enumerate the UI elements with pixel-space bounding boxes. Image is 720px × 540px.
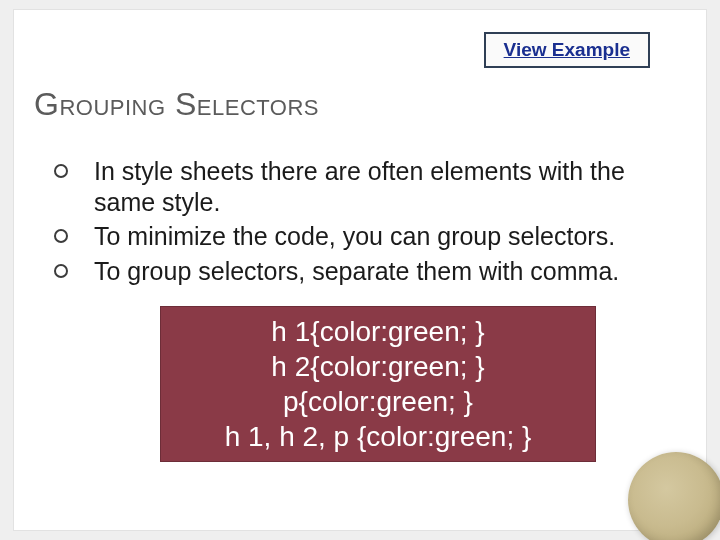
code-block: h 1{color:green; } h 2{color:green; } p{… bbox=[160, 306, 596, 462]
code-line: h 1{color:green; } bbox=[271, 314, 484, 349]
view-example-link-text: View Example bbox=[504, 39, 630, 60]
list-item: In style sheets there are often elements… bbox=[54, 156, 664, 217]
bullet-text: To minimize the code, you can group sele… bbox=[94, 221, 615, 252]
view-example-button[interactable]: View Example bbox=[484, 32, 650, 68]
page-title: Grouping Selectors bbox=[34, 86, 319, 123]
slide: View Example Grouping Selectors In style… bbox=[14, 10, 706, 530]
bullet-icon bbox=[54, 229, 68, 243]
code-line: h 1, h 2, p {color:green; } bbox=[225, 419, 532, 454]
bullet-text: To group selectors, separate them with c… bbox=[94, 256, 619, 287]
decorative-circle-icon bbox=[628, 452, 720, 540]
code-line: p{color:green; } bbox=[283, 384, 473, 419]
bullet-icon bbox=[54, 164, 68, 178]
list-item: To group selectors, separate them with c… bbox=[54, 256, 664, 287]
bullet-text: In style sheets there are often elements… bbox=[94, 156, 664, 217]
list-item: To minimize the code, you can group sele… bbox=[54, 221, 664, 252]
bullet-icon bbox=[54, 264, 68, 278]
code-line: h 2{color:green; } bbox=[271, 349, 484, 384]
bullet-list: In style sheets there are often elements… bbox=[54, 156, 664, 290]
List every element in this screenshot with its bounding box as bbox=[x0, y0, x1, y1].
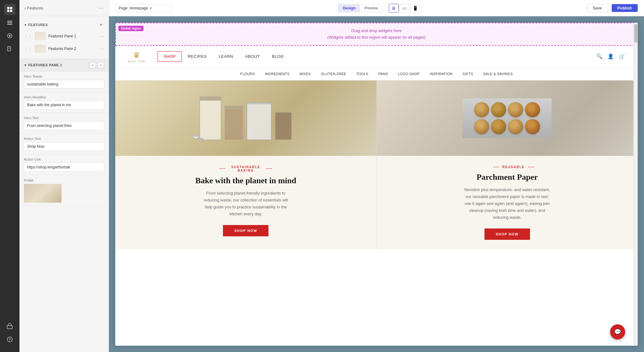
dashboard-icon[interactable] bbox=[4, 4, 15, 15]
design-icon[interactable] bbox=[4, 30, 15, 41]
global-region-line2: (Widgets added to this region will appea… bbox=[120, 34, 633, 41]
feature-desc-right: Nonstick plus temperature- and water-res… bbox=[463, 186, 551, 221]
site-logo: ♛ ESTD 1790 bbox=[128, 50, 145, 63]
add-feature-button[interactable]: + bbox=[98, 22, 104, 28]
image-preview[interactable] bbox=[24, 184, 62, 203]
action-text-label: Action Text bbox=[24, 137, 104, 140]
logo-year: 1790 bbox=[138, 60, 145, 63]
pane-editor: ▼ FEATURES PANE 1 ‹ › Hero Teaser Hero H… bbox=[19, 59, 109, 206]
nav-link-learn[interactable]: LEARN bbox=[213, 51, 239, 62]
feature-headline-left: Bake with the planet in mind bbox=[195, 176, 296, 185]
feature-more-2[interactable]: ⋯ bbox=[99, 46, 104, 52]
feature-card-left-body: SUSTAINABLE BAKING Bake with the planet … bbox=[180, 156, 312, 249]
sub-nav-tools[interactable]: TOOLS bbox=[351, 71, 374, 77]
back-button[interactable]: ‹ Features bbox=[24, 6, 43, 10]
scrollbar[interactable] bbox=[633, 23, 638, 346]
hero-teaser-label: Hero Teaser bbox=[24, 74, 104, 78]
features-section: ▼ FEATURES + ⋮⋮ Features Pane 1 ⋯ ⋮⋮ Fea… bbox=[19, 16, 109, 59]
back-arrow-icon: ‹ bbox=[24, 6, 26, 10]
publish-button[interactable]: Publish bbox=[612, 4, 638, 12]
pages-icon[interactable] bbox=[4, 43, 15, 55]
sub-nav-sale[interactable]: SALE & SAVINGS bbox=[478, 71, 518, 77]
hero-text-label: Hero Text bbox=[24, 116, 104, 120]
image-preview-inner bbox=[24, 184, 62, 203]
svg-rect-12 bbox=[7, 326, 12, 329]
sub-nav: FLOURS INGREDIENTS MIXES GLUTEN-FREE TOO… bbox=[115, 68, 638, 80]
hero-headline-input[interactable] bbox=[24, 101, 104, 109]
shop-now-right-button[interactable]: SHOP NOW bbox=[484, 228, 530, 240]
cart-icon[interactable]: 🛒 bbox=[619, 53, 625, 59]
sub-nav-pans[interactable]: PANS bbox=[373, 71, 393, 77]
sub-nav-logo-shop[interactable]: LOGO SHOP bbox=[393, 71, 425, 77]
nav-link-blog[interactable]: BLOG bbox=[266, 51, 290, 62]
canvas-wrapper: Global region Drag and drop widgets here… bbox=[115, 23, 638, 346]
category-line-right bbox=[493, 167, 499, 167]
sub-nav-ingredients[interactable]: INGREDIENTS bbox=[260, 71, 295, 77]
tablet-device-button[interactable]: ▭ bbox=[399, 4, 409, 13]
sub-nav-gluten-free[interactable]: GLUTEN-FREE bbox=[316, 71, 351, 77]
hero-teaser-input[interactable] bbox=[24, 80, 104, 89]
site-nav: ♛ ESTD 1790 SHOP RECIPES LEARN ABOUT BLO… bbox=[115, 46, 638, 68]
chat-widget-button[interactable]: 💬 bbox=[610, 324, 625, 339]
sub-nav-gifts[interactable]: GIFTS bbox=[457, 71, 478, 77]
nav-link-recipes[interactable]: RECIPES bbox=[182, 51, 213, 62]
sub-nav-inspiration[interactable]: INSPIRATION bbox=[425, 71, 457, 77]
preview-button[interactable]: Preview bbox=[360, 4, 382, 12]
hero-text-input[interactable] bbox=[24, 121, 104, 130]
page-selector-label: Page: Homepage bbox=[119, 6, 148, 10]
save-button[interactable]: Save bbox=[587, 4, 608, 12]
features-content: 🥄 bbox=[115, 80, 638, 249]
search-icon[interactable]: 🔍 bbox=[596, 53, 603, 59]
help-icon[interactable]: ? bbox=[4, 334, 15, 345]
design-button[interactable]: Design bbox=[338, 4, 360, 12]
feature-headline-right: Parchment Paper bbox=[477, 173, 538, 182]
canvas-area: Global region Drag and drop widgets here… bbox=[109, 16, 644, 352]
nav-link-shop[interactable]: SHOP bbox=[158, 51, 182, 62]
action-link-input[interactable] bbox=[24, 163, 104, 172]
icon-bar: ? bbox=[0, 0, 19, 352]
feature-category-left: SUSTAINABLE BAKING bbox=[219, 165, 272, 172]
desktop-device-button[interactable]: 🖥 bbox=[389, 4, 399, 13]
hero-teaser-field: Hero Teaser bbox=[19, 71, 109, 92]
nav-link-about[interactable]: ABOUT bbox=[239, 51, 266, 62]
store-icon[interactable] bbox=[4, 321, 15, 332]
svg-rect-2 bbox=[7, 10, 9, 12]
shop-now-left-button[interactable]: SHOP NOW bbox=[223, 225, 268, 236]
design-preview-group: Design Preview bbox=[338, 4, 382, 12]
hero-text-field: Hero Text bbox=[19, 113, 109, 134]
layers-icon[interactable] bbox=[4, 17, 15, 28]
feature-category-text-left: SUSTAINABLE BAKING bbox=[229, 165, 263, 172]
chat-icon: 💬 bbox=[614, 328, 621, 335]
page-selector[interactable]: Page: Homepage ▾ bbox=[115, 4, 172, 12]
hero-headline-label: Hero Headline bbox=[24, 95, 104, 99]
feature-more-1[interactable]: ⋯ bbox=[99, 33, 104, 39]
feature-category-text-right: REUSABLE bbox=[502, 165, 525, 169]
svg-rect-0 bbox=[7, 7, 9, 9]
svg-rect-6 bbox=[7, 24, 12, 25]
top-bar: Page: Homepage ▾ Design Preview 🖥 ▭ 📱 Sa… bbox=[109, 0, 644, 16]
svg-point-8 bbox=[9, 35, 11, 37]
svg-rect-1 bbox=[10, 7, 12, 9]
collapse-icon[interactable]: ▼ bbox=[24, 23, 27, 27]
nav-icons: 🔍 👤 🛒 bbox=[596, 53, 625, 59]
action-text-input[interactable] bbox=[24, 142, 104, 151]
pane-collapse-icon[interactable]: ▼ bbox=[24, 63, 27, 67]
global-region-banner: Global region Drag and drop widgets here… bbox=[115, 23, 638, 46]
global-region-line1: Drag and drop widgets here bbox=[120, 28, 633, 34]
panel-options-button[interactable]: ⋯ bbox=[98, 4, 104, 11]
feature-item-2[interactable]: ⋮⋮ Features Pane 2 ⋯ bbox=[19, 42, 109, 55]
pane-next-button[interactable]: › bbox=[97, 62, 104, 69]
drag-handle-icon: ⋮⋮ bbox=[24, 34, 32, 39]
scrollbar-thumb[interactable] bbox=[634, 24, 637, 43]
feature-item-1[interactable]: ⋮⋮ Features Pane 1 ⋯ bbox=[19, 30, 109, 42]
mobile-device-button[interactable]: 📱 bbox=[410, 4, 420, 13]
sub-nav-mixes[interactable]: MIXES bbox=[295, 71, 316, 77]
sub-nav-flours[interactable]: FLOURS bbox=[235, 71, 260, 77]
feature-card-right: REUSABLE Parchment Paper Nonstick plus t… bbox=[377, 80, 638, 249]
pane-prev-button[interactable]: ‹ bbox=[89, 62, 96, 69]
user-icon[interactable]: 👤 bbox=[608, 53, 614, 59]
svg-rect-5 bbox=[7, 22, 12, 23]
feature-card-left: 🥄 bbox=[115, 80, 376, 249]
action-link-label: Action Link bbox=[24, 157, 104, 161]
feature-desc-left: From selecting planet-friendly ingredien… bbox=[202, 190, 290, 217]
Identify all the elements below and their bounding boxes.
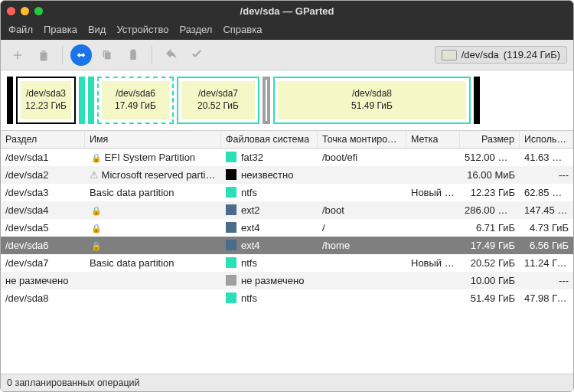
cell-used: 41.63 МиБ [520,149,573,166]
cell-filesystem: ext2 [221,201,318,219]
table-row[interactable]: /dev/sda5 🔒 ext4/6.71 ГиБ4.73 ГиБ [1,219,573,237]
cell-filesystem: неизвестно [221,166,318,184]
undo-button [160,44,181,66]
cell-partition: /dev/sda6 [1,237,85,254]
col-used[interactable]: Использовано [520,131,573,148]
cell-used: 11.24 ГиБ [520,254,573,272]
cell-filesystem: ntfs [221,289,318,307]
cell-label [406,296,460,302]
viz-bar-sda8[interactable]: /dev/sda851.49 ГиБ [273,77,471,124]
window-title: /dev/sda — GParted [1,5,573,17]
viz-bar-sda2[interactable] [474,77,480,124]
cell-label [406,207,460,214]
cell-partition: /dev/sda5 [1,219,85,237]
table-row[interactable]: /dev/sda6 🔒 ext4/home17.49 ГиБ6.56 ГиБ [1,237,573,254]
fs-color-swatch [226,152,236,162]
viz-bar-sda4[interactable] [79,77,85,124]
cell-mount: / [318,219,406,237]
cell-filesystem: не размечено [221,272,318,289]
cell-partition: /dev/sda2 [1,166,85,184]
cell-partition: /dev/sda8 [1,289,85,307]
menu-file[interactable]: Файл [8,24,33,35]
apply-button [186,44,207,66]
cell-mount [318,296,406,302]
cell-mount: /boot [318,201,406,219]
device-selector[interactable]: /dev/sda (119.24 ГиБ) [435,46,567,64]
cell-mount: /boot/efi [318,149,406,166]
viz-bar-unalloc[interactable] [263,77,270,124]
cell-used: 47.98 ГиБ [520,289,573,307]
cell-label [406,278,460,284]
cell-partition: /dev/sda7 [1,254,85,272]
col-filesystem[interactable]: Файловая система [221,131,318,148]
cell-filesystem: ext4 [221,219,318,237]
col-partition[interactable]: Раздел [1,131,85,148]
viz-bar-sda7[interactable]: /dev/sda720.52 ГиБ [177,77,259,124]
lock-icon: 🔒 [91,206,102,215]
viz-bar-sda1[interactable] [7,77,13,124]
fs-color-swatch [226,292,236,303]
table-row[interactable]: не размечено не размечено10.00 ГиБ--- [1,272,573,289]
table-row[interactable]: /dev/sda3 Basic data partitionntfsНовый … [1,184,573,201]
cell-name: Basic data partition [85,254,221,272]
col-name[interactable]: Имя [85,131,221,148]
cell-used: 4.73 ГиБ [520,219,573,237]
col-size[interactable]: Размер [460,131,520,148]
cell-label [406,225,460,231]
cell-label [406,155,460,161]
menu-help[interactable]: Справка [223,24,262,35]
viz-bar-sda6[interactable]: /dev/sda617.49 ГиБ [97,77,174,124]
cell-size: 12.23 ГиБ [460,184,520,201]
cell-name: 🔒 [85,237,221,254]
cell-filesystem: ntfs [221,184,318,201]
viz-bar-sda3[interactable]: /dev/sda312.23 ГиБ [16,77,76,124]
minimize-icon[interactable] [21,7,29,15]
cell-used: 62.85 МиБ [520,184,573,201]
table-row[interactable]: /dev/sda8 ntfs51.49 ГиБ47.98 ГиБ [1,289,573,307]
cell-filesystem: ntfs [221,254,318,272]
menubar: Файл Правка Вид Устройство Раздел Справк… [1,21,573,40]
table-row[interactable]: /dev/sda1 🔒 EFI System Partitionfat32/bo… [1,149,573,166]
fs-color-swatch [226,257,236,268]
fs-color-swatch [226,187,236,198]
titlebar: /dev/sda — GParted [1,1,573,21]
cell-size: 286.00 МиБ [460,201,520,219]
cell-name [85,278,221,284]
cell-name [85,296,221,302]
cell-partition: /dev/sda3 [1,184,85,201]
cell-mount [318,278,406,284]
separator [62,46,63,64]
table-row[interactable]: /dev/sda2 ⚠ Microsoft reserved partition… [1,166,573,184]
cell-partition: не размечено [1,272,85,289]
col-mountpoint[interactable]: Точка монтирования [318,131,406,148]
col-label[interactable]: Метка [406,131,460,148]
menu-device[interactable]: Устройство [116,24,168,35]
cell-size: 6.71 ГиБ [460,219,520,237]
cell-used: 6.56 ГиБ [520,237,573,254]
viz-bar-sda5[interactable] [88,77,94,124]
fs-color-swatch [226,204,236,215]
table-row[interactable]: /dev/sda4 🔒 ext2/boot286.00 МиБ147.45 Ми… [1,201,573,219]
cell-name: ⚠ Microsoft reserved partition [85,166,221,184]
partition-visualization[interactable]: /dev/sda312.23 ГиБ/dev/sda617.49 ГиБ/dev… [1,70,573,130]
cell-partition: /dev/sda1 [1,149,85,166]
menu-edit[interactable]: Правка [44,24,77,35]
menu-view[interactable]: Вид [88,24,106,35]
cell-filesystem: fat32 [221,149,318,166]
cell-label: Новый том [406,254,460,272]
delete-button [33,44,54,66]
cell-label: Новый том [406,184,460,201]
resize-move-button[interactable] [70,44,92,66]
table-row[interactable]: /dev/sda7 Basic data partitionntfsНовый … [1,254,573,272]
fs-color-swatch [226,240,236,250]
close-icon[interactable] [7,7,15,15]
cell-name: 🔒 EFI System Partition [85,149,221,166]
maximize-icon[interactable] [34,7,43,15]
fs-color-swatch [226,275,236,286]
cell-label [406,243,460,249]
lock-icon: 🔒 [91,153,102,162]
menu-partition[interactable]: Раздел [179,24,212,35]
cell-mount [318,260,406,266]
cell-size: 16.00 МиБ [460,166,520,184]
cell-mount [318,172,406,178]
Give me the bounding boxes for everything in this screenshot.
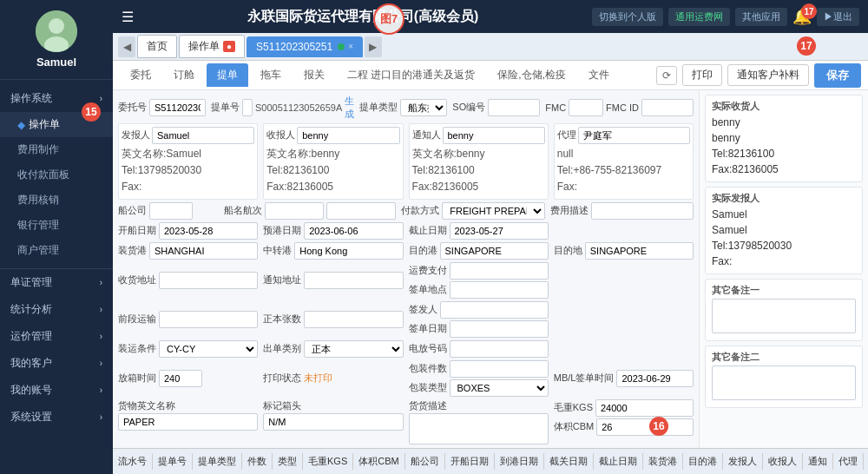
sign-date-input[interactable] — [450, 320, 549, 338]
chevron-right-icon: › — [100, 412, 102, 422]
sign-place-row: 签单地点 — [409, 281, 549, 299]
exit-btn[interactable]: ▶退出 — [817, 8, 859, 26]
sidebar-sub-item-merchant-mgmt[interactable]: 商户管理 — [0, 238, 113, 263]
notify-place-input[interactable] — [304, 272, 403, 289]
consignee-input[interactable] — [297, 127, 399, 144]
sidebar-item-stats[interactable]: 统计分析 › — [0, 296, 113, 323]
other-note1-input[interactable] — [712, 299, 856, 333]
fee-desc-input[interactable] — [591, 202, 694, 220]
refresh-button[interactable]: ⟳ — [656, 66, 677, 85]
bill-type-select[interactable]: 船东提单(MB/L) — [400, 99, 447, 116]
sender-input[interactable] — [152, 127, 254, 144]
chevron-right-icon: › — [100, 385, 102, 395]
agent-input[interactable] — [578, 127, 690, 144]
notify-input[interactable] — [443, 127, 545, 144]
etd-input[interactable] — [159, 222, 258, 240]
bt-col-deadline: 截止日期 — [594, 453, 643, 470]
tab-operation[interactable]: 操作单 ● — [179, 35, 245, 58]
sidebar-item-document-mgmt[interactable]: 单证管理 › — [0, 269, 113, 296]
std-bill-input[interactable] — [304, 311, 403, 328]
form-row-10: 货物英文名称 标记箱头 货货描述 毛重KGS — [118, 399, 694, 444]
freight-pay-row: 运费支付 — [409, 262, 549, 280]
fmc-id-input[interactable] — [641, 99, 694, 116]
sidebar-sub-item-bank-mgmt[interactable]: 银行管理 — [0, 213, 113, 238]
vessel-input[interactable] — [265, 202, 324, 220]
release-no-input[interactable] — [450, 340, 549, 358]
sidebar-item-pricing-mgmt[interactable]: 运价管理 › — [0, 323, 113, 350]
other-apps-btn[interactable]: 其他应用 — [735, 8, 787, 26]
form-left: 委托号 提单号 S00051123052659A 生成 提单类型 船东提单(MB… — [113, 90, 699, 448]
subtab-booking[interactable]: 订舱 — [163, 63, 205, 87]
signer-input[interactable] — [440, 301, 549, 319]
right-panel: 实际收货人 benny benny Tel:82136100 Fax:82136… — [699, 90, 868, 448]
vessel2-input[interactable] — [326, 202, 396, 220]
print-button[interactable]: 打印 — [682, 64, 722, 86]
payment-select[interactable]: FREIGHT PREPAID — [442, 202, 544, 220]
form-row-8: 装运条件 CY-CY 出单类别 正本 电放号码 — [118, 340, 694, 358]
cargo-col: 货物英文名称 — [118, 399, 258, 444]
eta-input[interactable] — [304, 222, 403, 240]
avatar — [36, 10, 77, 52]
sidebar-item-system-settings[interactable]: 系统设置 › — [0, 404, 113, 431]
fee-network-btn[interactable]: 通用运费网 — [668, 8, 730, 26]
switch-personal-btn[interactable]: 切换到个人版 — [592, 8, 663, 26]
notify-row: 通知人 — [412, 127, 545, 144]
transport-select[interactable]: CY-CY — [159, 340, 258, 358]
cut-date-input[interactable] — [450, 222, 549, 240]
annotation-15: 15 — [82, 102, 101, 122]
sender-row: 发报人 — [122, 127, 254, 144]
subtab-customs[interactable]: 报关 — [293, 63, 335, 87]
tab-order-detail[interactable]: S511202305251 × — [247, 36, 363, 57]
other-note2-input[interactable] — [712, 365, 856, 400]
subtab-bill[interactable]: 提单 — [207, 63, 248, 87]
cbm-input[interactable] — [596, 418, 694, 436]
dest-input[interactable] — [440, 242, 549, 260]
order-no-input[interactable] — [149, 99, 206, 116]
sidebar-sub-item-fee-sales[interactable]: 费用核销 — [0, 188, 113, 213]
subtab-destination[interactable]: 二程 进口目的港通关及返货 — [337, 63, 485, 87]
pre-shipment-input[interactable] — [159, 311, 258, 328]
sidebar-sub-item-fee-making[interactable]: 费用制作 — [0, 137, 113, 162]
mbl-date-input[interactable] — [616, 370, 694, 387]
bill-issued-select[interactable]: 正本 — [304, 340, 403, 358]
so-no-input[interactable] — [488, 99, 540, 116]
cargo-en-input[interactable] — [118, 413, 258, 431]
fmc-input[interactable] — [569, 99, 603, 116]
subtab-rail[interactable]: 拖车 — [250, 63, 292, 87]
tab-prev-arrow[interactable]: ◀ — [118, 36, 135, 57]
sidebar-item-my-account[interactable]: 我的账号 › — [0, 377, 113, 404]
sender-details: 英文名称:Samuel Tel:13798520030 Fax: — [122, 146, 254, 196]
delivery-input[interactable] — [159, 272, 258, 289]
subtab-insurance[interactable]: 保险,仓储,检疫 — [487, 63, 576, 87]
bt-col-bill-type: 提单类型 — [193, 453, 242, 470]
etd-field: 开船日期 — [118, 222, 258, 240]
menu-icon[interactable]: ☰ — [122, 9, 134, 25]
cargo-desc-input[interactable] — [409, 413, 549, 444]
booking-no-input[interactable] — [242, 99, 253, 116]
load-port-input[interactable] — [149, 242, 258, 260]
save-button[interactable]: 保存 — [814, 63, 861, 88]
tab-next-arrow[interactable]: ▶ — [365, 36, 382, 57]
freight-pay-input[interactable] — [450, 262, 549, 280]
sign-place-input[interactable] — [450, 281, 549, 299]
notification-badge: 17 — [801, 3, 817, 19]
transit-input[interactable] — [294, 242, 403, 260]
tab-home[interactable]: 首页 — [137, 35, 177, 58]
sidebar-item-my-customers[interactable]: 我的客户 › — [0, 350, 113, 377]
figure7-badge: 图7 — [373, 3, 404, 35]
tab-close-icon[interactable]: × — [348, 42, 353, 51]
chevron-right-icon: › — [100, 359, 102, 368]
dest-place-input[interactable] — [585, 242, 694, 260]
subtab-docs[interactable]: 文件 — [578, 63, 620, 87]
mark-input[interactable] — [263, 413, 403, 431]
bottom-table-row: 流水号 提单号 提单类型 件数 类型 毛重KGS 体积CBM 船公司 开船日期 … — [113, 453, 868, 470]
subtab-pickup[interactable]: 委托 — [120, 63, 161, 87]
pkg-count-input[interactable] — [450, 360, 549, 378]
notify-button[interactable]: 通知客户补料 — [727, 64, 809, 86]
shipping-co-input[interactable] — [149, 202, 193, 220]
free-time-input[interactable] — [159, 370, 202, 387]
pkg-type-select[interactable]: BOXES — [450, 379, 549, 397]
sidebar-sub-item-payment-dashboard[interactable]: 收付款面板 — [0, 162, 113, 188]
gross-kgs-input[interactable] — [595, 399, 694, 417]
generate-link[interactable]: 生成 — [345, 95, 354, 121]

———

The lines to return are those holding the string "type" anywhere in the listing above.

bill-type-select[interactable]: 船东提单(MB/L) — [400, 99, 447, 116]
bt-col-bill-type: 提单类型 — [193, 453, 242, 470]
pkg-type-select[interactable]: BOXES — [450, 379, 549, 397]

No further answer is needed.